#### [WORK REQUIRED]
Copy out the first line of the listing and every line after it, exactly, until you have copied the line containing "ときめきふたご温泉│k161agote00163│稍日向 (763, 429)".

#### [DATA SHOWN]
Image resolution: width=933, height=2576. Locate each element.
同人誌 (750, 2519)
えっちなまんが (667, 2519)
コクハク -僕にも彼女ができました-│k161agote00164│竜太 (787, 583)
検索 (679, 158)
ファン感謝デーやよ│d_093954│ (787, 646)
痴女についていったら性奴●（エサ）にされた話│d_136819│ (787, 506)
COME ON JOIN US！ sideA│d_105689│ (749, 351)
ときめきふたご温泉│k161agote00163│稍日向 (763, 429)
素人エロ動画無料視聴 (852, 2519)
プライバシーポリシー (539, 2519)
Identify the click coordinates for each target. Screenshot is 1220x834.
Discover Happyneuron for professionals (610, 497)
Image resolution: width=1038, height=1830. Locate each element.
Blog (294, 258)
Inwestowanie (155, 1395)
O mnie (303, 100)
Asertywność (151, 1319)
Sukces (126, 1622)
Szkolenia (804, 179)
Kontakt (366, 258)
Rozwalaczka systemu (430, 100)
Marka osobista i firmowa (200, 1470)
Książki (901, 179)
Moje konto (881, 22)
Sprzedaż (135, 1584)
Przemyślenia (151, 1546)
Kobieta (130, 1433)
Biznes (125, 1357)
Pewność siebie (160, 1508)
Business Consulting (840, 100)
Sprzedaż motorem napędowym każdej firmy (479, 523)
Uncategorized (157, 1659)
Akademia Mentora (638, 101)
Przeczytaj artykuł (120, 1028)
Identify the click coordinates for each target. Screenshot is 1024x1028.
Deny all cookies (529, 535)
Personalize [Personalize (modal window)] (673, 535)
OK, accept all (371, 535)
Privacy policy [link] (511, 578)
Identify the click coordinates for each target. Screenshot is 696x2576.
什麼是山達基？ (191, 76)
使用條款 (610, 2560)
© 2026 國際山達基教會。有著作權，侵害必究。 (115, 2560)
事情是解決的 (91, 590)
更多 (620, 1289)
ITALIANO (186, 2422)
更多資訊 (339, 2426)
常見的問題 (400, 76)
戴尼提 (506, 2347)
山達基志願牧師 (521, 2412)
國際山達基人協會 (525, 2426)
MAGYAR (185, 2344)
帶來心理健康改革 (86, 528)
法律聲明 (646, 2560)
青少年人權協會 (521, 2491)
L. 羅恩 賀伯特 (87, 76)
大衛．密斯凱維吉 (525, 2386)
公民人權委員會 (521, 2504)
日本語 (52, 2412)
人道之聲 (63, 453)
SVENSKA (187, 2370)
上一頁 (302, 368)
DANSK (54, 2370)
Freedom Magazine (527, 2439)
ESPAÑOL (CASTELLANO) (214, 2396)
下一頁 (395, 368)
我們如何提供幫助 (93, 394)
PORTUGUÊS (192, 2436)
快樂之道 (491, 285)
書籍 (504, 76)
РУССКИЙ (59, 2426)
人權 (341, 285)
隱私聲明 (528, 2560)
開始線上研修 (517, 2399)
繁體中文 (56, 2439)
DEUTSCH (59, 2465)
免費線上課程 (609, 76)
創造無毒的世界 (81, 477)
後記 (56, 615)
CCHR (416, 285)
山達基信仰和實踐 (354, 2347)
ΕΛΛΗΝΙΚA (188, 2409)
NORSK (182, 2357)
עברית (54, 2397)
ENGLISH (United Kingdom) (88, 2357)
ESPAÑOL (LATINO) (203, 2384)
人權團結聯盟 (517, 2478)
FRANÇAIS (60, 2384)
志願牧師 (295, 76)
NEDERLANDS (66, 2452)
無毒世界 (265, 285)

#### [RESULT]
Image resolution: width=933, height=2576. Locate each element.
同人誌 (750, 2519)
えっちなまんが (667, 2519)
コクハク -僕にも彼女ができました-│k161agote00164│竜太 (787, 583)
検索 (679, 158)
ファン感謝デーやよ│d_093954│ (787, 646)
痴女についていったら性奴●（エサ）にされた話│d_136819│ (787, 506)
COME ON JOIN US！ sideA│d_105689│ (749, 351)
ときめきふたご温泉│k161agote00163│稍日向 (763, 429)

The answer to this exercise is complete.